*** Records for processing ***
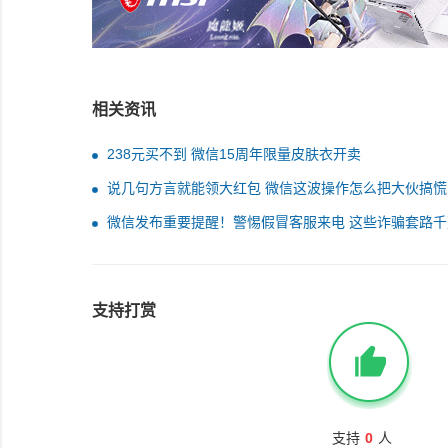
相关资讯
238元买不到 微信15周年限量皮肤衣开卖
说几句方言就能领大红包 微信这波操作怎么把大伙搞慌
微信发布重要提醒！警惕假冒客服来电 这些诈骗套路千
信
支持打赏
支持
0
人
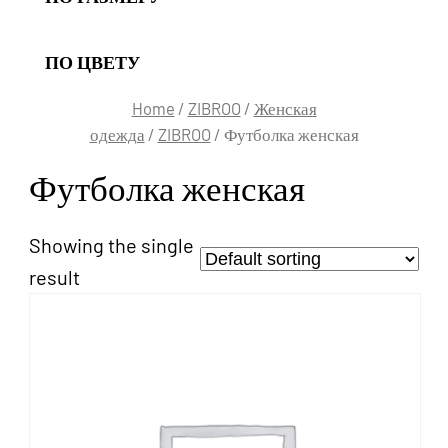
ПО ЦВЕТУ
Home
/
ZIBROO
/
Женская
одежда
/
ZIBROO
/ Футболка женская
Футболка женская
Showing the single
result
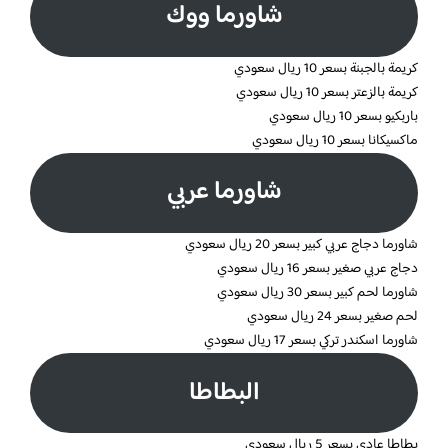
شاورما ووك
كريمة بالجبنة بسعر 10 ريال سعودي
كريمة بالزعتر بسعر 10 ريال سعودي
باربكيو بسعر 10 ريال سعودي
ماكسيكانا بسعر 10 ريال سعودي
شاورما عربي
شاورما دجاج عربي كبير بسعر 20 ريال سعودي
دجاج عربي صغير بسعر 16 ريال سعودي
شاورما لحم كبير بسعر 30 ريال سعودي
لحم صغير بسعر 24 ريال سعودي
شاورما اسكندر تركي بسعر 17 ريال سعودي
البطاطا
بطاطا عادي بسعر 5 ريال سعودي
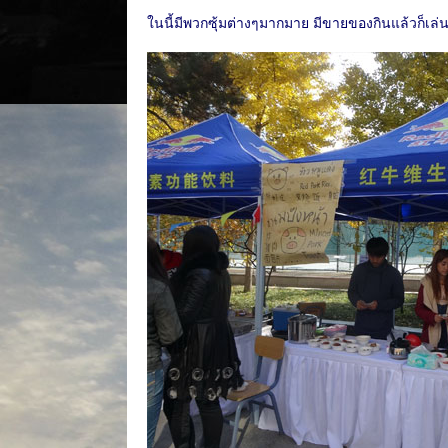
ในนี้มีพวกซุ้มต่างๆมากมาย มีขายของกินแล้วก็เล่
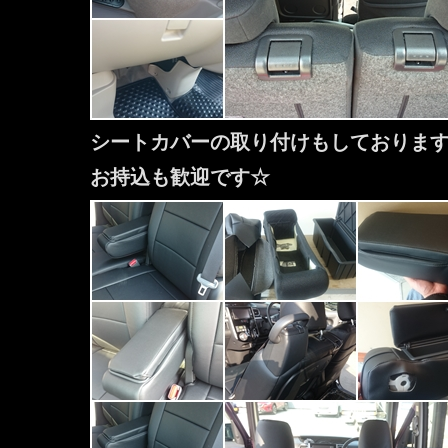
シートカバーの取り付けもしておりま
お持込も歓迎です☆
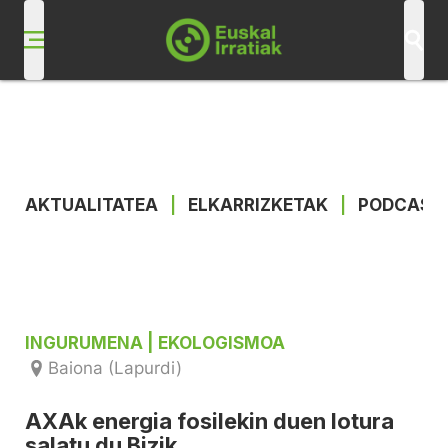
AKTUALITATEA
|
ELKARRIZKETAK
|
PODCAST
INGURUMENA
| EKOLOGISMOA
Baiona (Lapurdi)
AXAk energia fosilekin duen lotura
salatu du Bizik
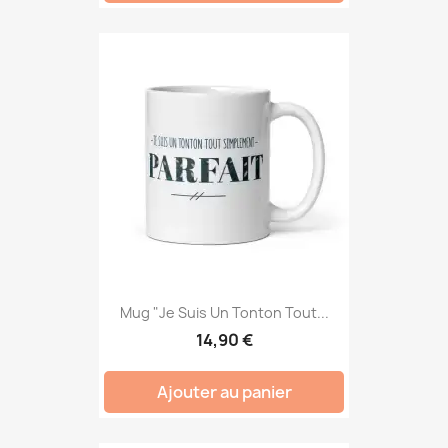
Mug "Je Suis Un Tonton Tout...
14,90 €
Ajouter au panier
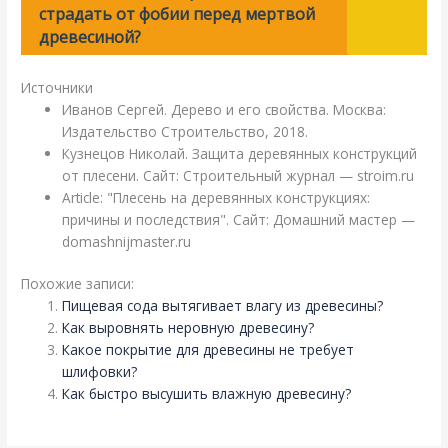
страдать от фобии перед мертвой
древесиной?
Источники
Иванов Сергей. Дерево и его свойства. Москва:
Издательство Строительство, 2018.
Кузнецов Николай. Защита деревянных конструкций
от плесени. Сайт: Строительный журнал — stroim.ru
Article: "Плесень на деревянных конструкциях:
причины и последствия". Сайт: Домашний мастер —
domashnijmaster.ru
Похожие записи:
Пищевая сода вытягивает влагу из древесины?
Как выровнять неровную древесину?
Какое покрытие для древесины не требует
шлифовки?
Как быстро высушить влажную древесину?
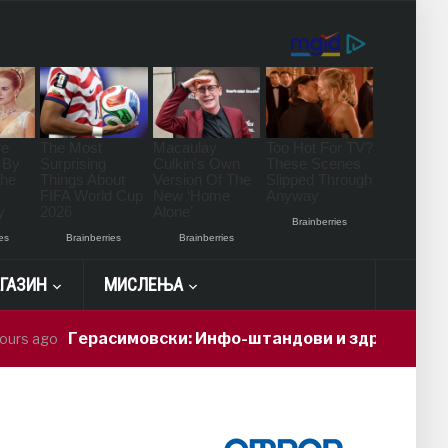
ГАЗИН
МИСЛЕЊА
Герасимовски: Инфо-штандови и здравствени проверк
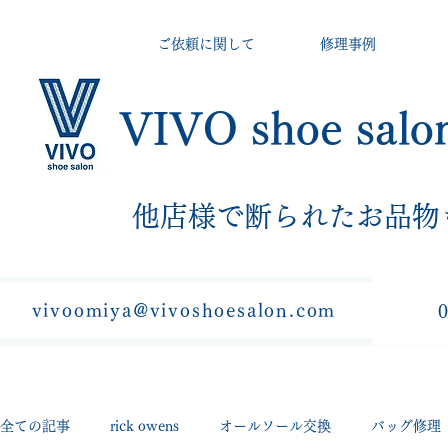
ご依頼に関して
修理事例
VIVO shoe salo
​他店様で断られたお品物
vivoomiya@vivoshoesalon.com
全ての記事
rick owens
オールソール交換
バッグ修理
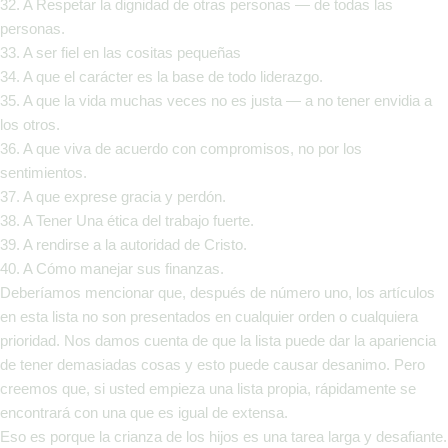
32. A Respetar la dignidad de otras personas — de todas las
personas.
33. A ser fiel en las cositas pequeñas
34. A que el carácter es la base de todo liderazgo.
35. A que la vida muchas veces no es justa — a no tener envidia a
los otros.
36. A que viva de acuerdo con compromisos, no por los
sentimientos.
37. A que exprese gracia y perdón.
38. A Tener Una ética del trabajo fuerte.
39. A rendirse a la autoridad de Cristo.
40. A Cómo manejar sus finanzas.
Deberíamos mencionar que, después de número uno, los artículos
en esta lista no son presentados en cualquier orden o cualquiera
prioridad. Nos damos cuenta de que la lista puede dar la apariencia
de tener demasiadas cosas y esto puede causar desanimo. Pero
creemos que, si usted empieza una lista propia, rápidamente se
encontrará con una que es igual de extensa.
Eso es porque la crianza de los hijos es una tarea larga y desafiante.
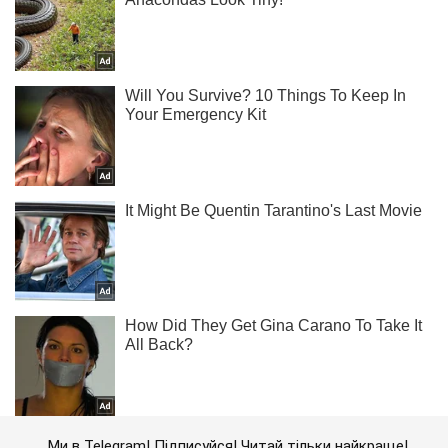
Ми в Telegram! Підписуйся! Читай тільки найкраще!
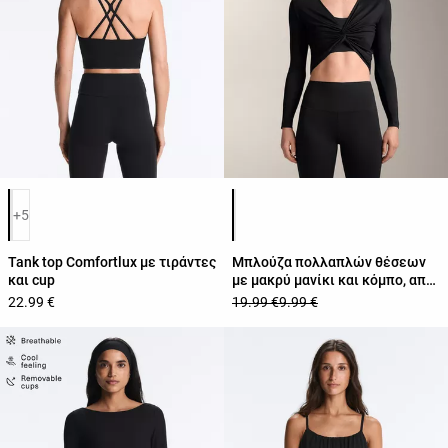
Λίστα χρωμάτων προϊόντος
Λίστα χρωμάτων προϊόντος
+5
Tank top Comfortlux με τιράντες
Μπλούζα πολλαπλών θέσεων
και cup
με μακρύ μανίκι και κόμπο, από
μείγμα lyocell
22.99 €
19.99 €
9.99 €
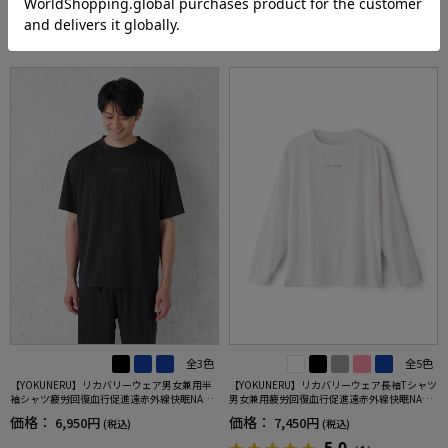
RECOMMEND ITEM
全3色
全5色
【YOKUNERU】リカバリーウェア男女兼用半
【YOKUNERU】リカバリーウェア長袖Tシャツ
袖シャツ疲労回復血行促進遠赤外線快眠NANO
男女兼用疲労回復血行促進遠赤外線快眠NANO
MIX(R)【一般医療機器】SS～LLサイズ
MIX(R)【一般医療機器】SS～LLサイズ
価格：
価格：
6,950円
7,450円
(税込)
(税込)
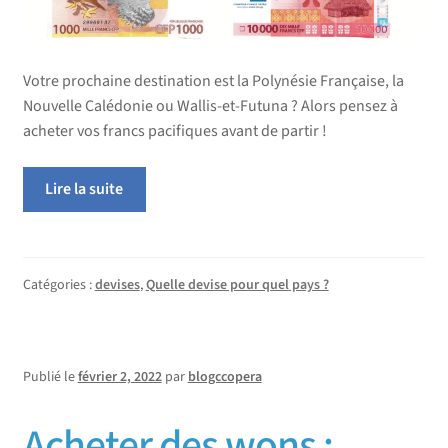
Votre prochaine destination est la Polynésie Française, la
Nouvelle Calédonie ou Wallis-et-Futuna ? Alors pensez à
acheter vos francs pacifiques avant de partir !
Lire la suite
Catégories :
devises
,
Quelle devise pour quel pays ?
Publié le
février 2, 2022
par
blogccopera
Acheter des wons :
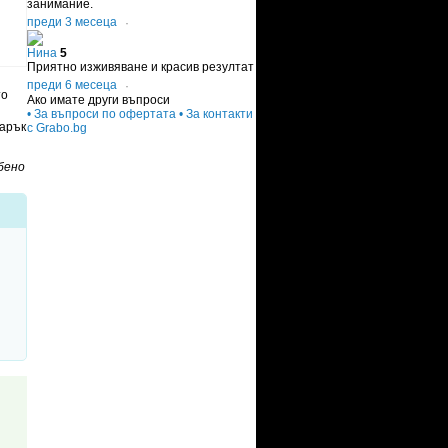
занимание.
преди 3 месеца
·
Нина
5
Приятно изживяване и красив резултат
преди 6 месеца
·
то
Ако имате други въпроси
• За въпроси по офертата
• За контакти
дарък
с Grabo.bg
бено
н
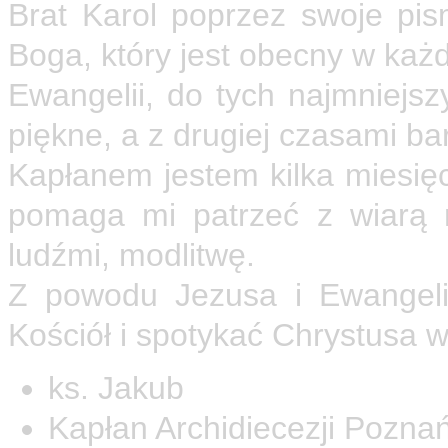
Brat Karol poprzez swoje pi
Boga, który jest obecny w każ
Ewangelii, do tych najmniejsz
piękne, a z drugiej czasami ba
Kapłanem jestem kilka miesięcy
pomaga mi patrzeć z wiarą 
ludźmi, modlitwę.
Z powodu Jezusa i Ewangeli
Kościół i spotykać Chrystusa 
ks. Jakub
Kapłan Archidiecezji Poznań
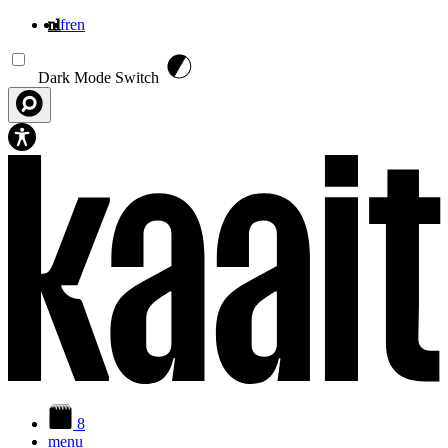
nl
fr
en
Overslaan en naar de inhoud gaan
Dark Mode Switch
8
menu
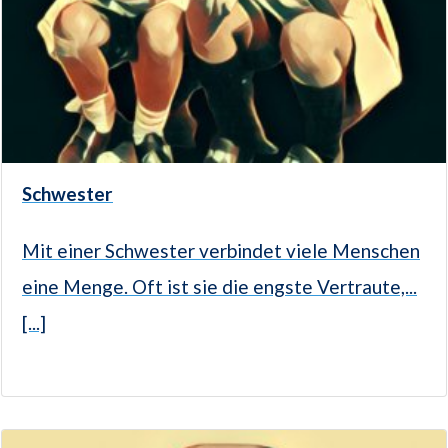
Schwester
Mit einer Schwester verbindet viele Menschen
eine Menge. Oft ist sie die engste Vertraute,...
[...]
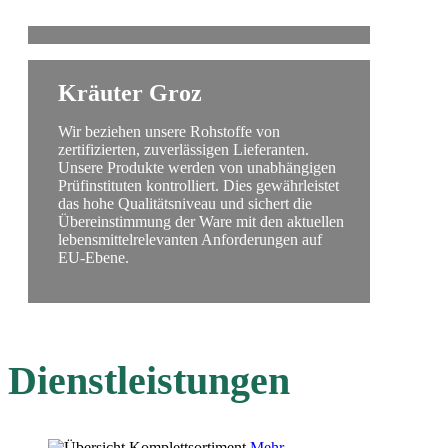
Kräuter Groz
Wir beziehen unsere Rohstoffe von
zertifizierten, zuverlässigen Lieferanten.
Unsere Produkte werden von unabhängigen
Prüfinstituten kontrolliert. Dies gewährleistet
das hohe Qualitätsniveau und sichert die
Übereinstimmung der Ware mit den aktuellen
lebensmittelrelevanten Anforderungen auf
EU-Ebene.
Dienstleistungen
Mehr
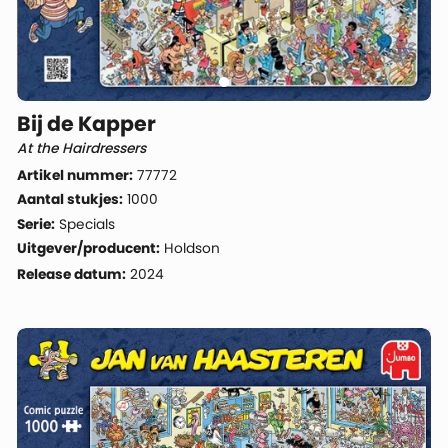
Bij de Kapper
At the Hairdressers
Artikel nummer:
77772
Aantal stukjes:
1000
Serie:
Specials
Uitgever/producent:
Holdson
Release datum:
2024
*** End of Records for processing ***
(Brief): Could you reproduce every entry exactly, leaving out the pictures?

(Answer to the problem):
相关资讯
238元买不到 微信15周年限量皮肤衣开卖
说几句方言就能领大红包 微信这波操作怎么把大伙搞慌
微信发布重要提醒！警惕假冒客服来电 这些诈骗套路千
信
支持打赏
支持
0
人
ПО ЦВЕТУ
Home
/
ZIBROO
/
Женская
одежда
/
ZIBROO
/ Футболка женская
Футболка женская
Showing the single
result
شاورما ووك
كريمة بالجبنة بسعر 10 ريال سعودي
كريمة بالزعتر بسعر 10 ريال سعودي
باربكيو بسعر 10 ريال سعودي
ماكسيكانا بسعر 10 ريال سعودي
شاورما عربي
شاورما دجاج عربي كبير بسعر 20 ريال سعودي
دجاج عربي صغير بسعر 16 ريال سعودي
شاورما لحم كبير بسعر 30 ريال سعودي
لحم صغير بسعر 24 ريال سعودي
شاورما اسكندر تركي بسعر 17 ريال سعودي
البطاطا
بطاطا عادي بسعر 5 ريال سعودي
ในนี้มีพวกซุ้มต่างๆมากมาย มีขายของกินแล้วก็เล่
シートカバーの取り付けもしておりま
お持込も歓迎です☆
AKTUALITATEA
|
ELKARRIZKETAK
|
PODCAST
INGURUMENA
| EKOLOGISMOA
Baiona (Lapurdi)
AXAk energia fosilekin duen lotura
salatu du Bizik
Mug "Je Suis Un Tonton Tout...
14,90 €
Ajouter au panier
страдать от фобии перед мертвой
древесиной?
Источники
Иванов Сергей. Дерево и его свойства. Москва:
Издательство Строительство, 2018.
Кузнецов Николай. Защита деревянных конструкций
от плесени. Сайт: Строительный журнал — stroim.ru
Article: "Плесень на деревянных конструкциях:
причины и последствия". Сайт: Домашний мастер —
domashnijmaster.ru
Похожие записи:
Пищевая сода вытягивает влагу из древесины?
Как выровнять неровную древесину?
Какое покрытие для древесины не требует
шлифовки?
Как быстро высушить влажную древесину?
ГАЗИН
МИСЛЕЊА
Герасимовски: Инфо-штандови и здравствени проверк
ご依頼に関して
修理事例
VIVO shoe salo
​他店様で断られたお品物
vivoomiya@vivoshoesalon.com
全ての記事
rick owens
オールソール交換
バッグ修理
32. A Respetar la dignidad de otras personas — de todas las
personas.
33. A ser fiel en las cositas pequeñas
34. A que el carácter es la base de todo liderazgo.
35. A que la vida muchas veces no es justa — a no tener envidia a
los otros.
36. A que viva de acuerdo con compromisos, no por los
sentimientos.
37. A que exprese gracia y perdón.
38. A Tener Una ética del trabajo fuerte.
39. A rendirse a la autoridad de Cristo.
40. A Cómo manejar sus finanzas.
Deberíamos mencionar que, después de número uno, los artículos
en esta lista no son presentados en cualquier orden o cualquiera
prioridad. Nos damos cuenta de que la lista puede dar la apariencia
de tener demasiadas cosas y esto puede causar desanimo. Pero
creemos que, si usted empieza una lista propia, rápidamente se
encontrará con una que es igual de extensa.
Eso es porque la crianza de los hijos es una tarea larga y desafiante.
Ми в Telegram! Підписуйся! Читай тільки найкраще!
Λίστα χρωμάτων προϊόντος
Λίστα χρωμάτων προϊόντος
+5
Tank top Comfortlux με τιράντες
Μπλούζα πολλαπλών θέσεων
και cup
με μακρύ μανίκι και κόμπο, από
μείγμα lyocell
22.99 €
19.99 €
9.99 €
RECOMMEND ITEM
全3色
全5色
【YOKUNERU】リカバリーウェア男女兼用半
【YOKUNERU】リカバリーウェア長袖Tシャツ
袖シャツ疲労回復血行促進遠赤外線快眠NANO
男女兼用疲労回復血行促進遠赤外線快眠NANO
MIX(R)【一般医療機器】SS～LLサイズ
MIX(R)【一般医療機器】SS～LLサイズ
価格：
価格：
6,950円
7,450円
(税込)
(税込)
Votre prochaine destination est la Polynésie Française, la
Nouvelle Calédonie ou Wallis-et-Futuna ? Alors pensez à
acheter vos francs pacifiques avant de partir !
Lire la suite
Catégories :
devises
,
Quelle devise pour quel pays ?
Publié le
février 2, 2022
par
blogccopera
Acheter des wons :
занимание.
преди 3 месеца
·
Нина
5
Приятно изживяване и красив резултат
преди 6 месеца
·
то
Ако имате други въпроси
• За въпроси по офертата
• За контакти
дарък
с Grabo.bg
бено
н
Brat Karol poprzez swoje pi
Boga, który jest obecny w każ
Ewangelii, do tych najmniejsz
piękne, a z drugiej czasami ba
Kapłanem jestem kilka miesięcy
pomaga mi patrzeć z wiarą 
ludźmi, modlitwę.
Z powodu Jezusa i Ewangeli
Kościół i spotykać Chrystusa 
ks. Jakub
Kapłan Archidiecezji Poznań
nl
fr
en
Overslaan en naar de inhoud gaan
Dark Mode Switch
8
menu
Schwester
Mit einer Schwester verbindet viele Menschen
eine Menge. Oft ist sie die engste Vertraute,...
[...]
Kräuter Groz
Wir beziehen unsere Rohstoffe von
zertifizierten, zuverlässigen Lieferanten.
Unsere Produkte werden von unabhängigen
Prüfinstituten kontrolliert. Dies gewährleistet
das hohe Qualitätsniveau und sichert die
Übereinstimmung der Ware mit den aktuellen
lebensmittelrelevanten Anforderungen auf
EU-Ebene.
Dienstleistungen
Mehr
Bij de Kapper
At the Hairdressers
Artikel nummer:
77772
Aantal stukjes:
1000
Serie:
Specials
Uitgever/producent:
Holdson
Release datum:
2024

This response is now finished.